La France les relâche, le Mali les condamne: deux djihadistes condamnés à mort

Des djihadistes africains au Mali/DR
Des djihadistes africains au Mali/DR

Le 20 novembre 2015, des attaques contre un hôtel et un restaurant de Bamako, la capitale malienne, avaient fait 19 morts, dont 13 étrangers. Les deux terroristes survivants viennent d’être condamnés à mort.

Fawaz Ould Ahmed, dit “Ibrahim 10”, et son co-accusé, Sadou Chaka ont été reconnus coupables mercredi par la justice malienne d’avoir commis les attentats de l’hôtel Radisson Blu et du bar-restaurant La Terrasse, qui avaient ensanglanté Bamako en 2015.

Le 7 mars 2015, des assaillants avaient attaqués le bar-restaurant-boîte de nuit La Terrasse, fréquenté par les expatriés, peu après minuit. Un Belge,  un Français et trois Maliens, dont un policier, avaient été tués, et neuf personnes blessées.

Il s’agissait du premier attentat visant des Occidentaux dans la capitale malienne, mais un autre avait suivi la même année: le 20 novembre, vers h du matin, deux jeunes djihadistes armés de fusils AK-47 avaient attaqué l’hôtel Radisson Blu de Bamako, causant 22 morts.

Les deux attaques avaient été revendiquées par le groupe Al-Mourabitoune, affilié à Al-Quaeda au Maghreb Islamique (AQMI). En 2016, les services de renseignement maliens ont arrêté Fawaz Ould Ahmed, de nationalité mauritanienne.

Il a été présenté comme l’auteur présumé de l’attentat de La Terrasse et le planificateur de celui du Radisson Blu. En outre, il s’apprêtait à commettre un attentat sur des cibles occidentales à Bamako.

La Cour vous a reconnu coupable des faits qu’on vous reproche et ne vous a pas accordé de circonstance atténuante“, a déclaré le président de la Cour d’assises de Bamako après deux jours d’audience. Conformément au système judiciaire malien, le procureur Boubacar Sidiki Samake a ensuite repris la parole et réclamé la peine capitale.

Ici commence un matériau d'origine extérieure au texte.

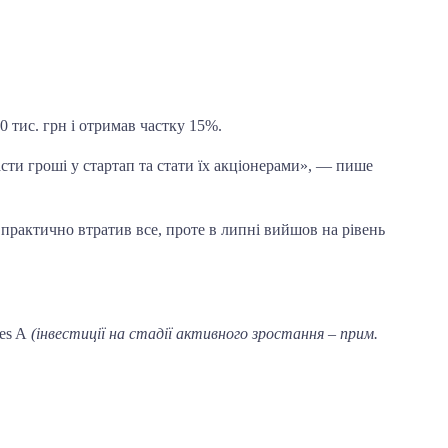
0 тис. грн і отримав частку 15%.
ти гроші у стартап та стати їх акціонерами», — пише
 практично втратив все, проте в липні вийшов на рівень
ies A
(інвестиції на стадії активного зростання – прим.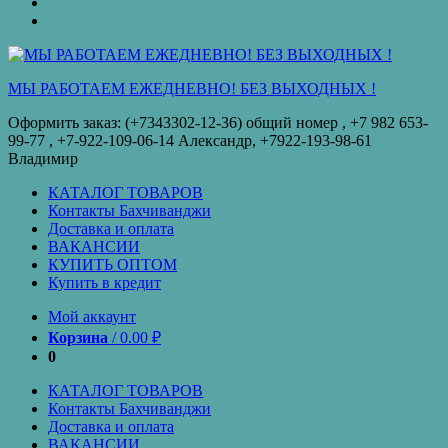
оплата
КУПИТЬ
ОПТОМ
Купить
в
кредит
МЫ РАБОТАЕМ ЕЖЕДНЕВНО! БЕЗ ВЫХОДНЫХ !
Оформить заказ: (+7343302-12-36) общий номер , ‪+7 982 653-
99-77‬ , +7-922-109-06-14 Александр, +7922-193-98-61
Владимир
КАТАЛОГ ТОВАРОВ
Контакты Бахчиванджи
Доставка и оплата
ВАКАНСИИ
КУПИТЬ ОПТОМ
Купить в кредит
Мой аккаунт
Корзина
/
0.00
₽
0
КАТАЛОГ ТОВАРОВ
Контакты Бахчиванджи
Доставка и оплата
ВАКАНСИИ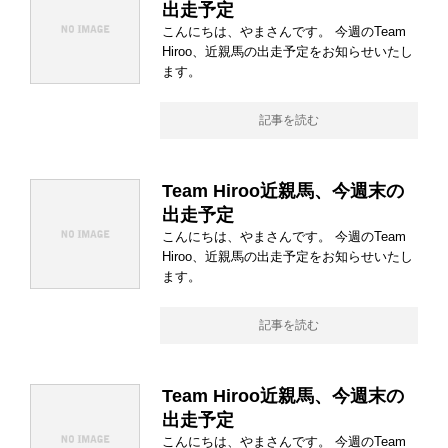
出走予定
こんにちは、やまさんです。 今週のTeam
Hiroo、近親馬の出走予定をお知らせいたし
ます。
記事を読む
Team Hiroo近親馬、今週末の
出走予定
こんにちは、やまさんです。 今週のTeam
Hiroo、近親馬の出走予定をお知らせいたし
ます。
記事を読む
Team Hiroo近親馬、今週末の
出走予定
こんにちは、やまさんです。 今週のTeam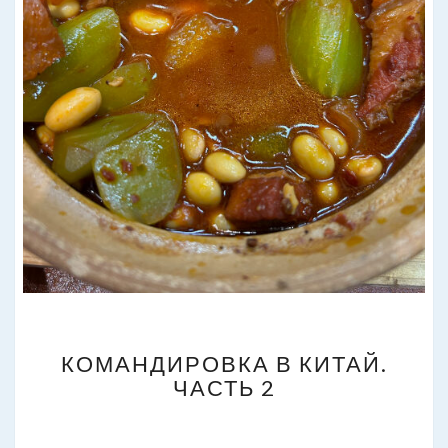
КОМАНДИРОВКА
КОМАНДИРОВКА В КИТАЙ.
В
ЧАСТЬ 2
КИТАЙ.
ЧАСТЬ
2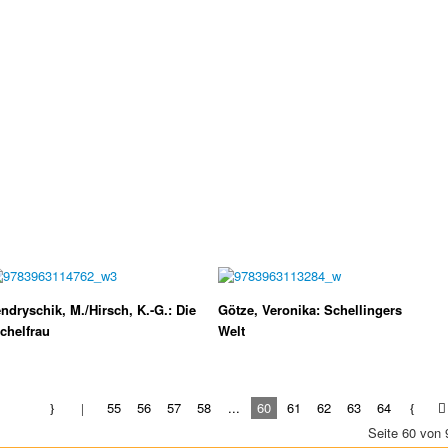
ndryschik, M./Hirsch, K.-G.: Die
Götze, Veronika: Schellingers
chelfrau
Welt
55
56
57
58
...
60
61
62
63
64
Seite 60 von 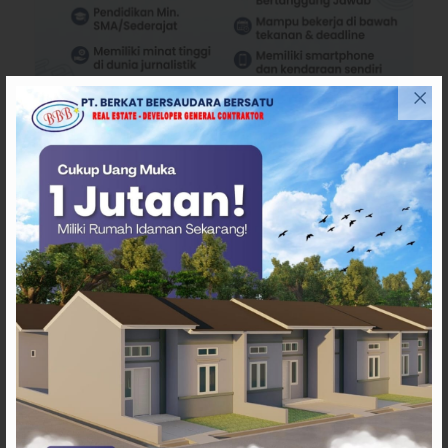
ARTIKEL TERKAIT
Pemda Mamasa dan
Masyarakat Capai
Kesepahaman, Pengaktifan
TPA Salurano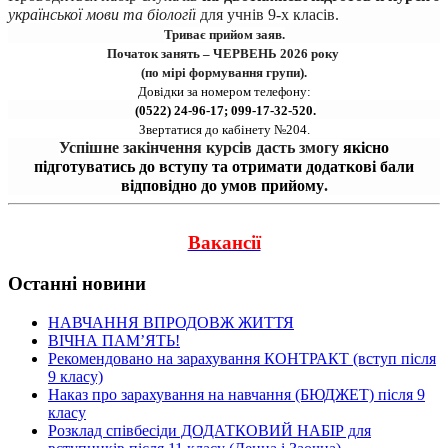
української мови та біології
для учнів 9-х класів.
Триває прийом заяв.
Початок занять – ЧЕРВЕНЬ 2026 року 
(по мірі формування групи).
Довідки за номером телефону:
 (0522) 24-96-17; 099-17-32-520.
Звертатися до кабінету №204.
Успішне закінчення курсів дасть змогу 
якісно
підготуватись до вступу та отримати додаткові бали
відповідно до умов прийому
.
Вакансії
Останні новини
НАВЧАННЯ ВПРОДОВЖ ЖИТТЯ
ВІЧНА ПАМʼЯТЬ!
Рекомендовано на зарахування КОНТРАКТ (вступ після
9 класу)
Наказ про зарахування на навчання (БЮДЖЕТ) після 9
класу
Розклад співбесіди ДОДАТКОВИЙ НАБІР для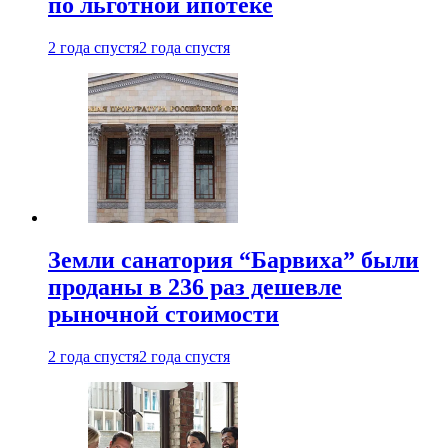
по льготной ипотеке
2 года спустя
2 года спустя
Земли санатория “Барвиха” были
проданы в 236 раз дешевле
рыночной стоимости
2 года спустя
2 года спустя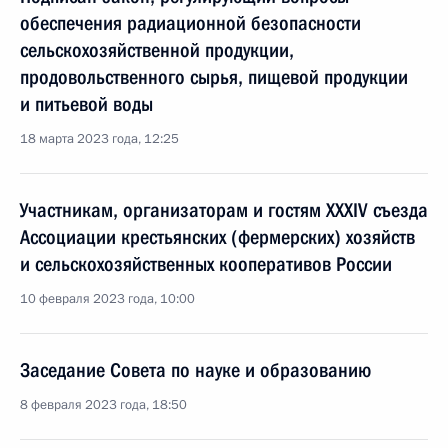
обеспечения радиационной безопасности
сельскохозяйственной продукции,
продовольственного сырья, пищевой продукции
и питьевой воды
18 марта 2023 года, 12:25
Участникам, организаторам и гостям XXXIV съезда
Ассоциации крестьянских (фермерских) хозяйств
и сельскохозяйственных кооперативов России
10 февраля 2023 года, 10:00
Заседание Совета по науке и образованию
8 февраля 2023 года, 18:50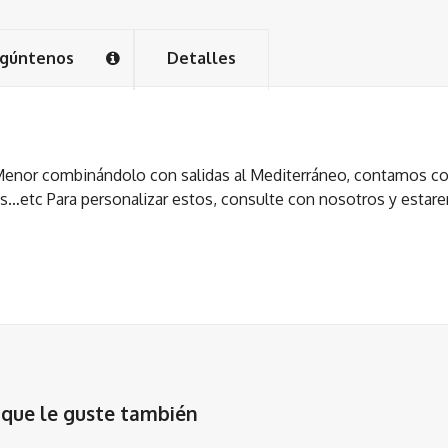
gúntenos
Detalles
 Menor combinándolo con salidas al Mediterráneo, contamos c
s…etc Para personalizar estos, consulte con nosotros y estar
que le guste también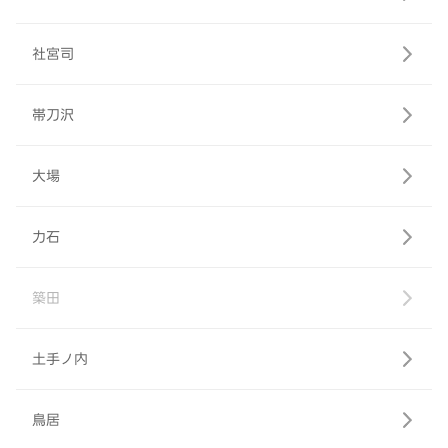
社宮司
帯刀沢
大場
力石
築田
土手ノ内
鳥居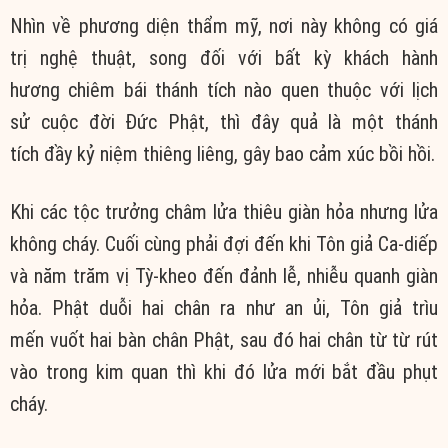
Nhìn về
phương diện
thẩm mỹ, nơi này không có
giá
trị
nghệ thuật, song đối với bất kỳ khách
hành
hương
chiêm bái
thánh tích
nào
quen thuộc
với
lịch
sử
cuộc đời
Đức Phật
, thì đây quả là một
thánh
tích
đầy kỷ niệm
thiêng liêng
, gây bao
cảm xúc
bồi hồi
.
Khi các tộc trưởng châm lửa thiêu giàn hỏa nhưng lửa
không cháy.
Cuối cùng
phải đợi đến khi
Tôn giả
Ca-diếp
và năm trăm vị Tỳ-kheo đến
đảnh lễ
, nhiễu quanh giàn
hỏa. Phật duỗi hai chân ra như
an ủi
,
Tôn giả
trìu
mến
vuốt hai bàn
chân Phật
, sau đó hai chân từ từ rút
vào trong kim quan thì khi đó lửa mới bắt đầu phụt
cháy.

La Cour d’assises anti-terroriste, composée de cinq juges professionnels, s’est alors retirée pour une très courte délibération, puis le président a annoncé la peine de mort pour les deux hommes.

En même temps, pour libérer Sophie Pétronin, une humanitaire franco-suisse déténue en otage et convertie à l’islam, 206 djihadistes ont été relâchés, dont certains impliqués dans les attentats en question et dans bien d’autres.